Tudo isso é verdade. O problema é que, quando chegam no ponto dos subsídios, os libertários de direita não têm nenhum senso de permanência do objeto.

Onde começar? Aos iniciantes, estas linhas de ônibus “de livre mercado”, que se desenvolveram sem quaisquer subsídios governamentais, suplantaram a ferrovia em tal escala por causa de uma coisinha chamada Sistema Rodoviário Interestadual. Talvez Britschgi tenha ouvido falar disso. Sua criação e funcionamento contínuo não envolveu nenhuma quantia pequena de subsídios governamentais.

Até mesmo quando ele tenta endereçar a questão dos subsídios, trata a questão de maneira exatamente inversa: “garantir que os motoristas paguem todos os custos de suas viagens interestaduais poderia provocar um efeito similar, fazendo algum supostos ‘motoristas’ irem de ônibus”.

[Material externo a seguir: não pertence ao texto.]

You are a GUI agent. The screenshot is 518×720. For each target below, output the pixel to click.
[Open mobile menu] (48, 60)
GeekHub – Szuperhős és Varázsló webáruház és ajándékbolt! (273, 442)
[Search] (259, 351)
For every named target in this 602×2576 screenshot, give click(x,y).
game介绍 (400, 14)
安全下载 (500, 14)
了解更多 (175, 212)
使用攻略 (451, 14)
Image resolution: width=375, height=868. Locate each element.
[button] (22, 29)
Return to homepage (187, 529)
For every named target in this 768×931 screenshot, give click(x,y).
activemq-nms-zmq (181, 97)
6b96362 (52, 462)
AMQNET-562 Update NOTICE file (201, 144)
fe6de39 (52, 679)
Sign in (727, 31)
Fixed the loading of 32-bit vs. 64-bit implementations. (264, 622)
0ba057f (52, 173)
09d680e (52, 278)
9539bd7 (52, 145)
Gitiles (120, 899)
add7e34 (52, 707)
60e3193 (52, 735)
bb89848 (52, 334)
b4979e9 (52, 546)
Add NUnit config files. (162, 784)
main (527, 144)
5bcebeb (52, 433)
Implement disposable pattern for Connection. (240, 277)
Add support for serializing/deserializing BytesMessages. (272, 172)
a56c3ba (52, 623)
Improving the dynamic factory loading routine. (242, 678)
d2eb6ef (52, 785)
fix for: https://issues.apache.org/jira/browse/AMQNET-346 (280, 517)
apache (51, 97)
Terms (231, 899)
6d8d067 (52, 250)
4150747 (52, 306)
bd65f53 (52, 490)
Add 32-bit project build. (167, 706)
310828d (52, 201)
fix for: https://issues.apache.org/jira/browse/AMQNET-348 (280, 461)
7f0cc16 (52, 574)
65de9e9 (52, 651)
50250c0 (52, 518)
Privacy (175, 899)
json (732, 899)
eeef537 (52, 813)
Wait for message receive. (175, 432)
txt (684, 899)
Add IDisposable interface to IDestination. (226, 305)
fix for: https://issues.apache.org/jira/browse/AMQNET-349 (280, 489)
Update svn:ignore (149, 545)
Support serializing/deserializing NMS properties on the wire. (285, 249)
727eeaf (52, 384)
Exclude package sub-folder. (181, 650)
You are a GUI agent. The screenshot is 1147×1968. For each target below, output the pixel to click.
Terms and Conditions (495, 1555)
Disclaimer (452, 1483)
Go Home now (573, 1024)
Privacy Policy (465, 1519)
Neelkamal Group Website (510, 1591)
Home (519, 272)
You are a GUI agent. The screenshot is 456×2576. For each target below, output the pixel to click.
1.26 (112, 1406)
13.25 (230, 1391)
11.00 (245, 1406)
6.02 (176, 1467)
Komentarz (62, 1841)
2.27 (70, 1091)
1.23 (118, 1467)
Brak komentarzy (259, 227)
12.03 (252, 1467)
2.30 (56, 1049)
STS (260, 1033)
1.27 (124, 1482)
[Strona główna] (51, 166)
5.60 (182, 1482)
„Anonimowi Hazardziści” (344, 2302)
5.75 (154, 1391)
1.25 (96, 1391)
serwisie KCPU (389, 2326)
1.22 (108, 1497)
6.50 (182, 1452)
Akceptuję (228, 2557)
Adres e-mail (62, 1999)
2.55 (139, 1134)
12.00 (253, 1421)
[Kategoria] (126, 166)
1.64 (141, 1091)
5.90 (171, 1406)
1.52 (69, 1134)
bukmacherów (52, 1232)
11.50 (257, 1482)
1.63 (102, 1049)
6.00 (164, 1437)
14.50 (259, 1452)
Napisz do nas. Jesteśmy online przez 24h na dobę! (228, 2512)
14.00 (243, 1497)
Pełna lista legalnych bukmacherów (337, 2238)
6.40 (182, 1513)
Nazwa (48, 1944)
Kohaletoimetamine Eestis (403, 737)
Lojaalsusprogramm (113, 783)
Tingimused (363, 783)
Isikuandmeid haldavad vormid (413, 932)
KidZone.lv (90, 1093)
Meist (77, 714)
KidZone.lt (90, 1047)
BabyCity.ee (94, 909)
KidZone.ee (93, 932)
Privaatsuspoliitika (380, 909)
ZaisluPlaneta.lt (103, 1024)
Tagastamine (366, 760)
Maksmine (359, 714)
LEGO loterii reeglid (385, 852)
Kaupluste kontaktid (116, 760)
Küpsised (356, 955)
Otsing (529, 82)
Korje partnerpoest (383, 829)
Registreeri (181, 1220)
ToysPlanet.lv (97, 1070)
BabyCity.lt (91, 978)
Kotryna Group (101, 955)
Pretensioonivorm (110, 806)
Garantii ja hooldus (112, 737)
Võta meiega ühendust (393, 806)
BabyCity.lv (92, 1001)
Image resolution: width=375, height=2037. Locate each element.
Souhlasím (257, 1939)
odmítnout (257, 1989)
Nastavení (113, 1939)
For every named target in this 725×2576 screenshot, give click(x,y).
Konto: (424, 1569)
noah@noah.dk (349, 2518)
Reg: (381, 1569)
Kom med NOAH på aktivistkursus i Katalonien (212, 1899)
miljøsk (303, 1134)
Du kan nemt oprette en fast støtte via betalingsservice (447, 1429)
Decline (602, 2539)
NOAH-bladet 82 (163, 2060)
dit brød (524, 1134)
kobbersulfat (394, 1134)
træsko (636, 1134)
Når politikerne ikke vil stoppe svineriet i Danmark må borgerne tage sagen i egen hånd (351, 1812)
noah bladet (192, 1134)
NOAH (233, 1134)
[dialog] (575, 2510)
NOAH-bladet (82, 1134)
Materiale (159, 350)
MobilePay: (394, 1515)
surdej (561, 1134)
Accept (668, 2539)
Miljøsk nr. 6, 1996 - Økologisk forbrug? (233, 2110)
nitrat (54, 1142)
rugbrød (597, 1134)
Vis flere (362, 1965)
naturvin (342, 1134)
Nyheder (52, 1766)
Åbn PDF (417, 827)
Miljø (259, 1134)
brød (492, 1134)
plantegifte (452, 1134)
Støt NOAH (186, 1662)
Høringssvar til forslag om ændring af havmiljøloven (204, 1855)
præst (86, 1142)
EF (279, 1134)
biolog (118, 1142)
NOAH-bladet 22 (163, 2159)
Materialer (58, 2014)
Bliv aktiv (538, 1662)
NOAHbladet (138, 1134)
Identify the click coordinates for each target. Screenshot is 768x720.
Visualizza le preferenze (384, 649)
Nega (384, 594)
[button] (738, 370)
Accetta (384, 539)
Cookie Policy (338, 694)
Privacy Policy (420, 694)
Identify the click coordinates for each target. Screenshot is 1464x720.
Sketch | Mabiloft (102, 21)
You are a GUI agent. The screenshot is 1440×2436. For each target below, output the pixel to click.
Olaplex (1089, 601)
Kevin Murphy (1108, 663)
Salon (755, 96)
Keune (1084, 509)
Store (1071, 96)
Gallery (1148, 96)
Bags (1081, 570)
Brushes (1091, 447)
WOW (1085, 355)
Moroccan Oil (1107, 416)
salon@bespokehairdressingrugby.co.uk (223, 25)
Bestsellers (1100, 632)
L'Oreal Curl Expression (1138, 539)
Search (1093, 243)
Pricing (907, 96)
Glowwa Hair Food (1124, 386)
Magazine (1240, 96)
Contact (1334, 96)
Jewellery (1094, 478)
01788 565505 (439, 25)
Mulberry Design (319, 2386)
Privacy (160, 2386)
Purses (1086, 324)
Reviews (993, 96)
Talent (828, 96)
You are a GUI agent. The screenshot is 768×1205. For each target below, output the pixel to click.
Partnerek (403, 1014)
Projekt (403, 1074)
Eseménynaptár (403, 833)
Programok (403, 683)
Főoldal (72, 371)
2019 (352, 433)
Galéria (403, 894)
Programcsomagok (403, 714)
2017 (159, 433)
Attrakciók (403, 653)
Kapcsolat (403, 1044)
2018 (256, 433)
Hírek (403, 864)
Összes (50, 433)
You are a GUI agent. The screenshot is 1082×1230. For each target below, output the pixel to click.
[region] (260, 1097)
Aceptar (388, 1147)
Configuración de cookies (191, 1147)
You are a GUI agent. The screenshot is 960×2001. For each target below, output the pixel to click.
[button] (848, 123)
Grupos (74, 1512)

É verdade que a cultura automobilística é subsidiada no nível intra-urbano. Todavia, chegando-se no nível dos “passeios em rodovias interestaduais”, são os própios motoristas que subsidiam veículos pesados como semi-trucks e ônibus. Tais veículos causam quase 100% dos danos a malha rodoviária, mas quase metade da receita das rodovias vêm a partir dos impostos sobre a gasolina pagos pelos donos de carro.

Britschgi também contrasta a Amtrak, desfavoralmente, com as “linhas aéreas que visam o lucro”. Todavia, o governo estava, mais do que qualquer coisa, pesadamente envolvido na criação do sistema de aviação civil estadunidense que no Sistema Rodoviário Interestadual. Para mais informações sobre o papel do governo federal na criação de ambas, veja isto aqui.

Para os libertários de direita, se um subsídio ocorreu há mais de três semanas, ele nunca aconteceu. É totalmente irrelevante para a posição estrutural de uma forma de transporte relativamente as outras! Bem, enquanto você não ver a mão levantando a tartaruga para cima da cerca, e não pensar nela, pode pensar que ela subiu ali por causa do “livre mercado”.

De maneira mais ampla, isto é o indicativo da percepção — ou a falta da mesma — que os libertários de direita têm do papel geral dos subsídios e proteções no capitalismo como um todo. Uma das funções mais importantes do estado capitalista é socializar os custos de operação do capital.

O libertarianismo de direita, como uma ideologia legitimizadora, serve primariamente para enquadrarmos como “naturais” e “espontâneas” as características centrais de um sistema capitalista que nunca existiria sem uma transformação massiva e violenta a partir do Estado.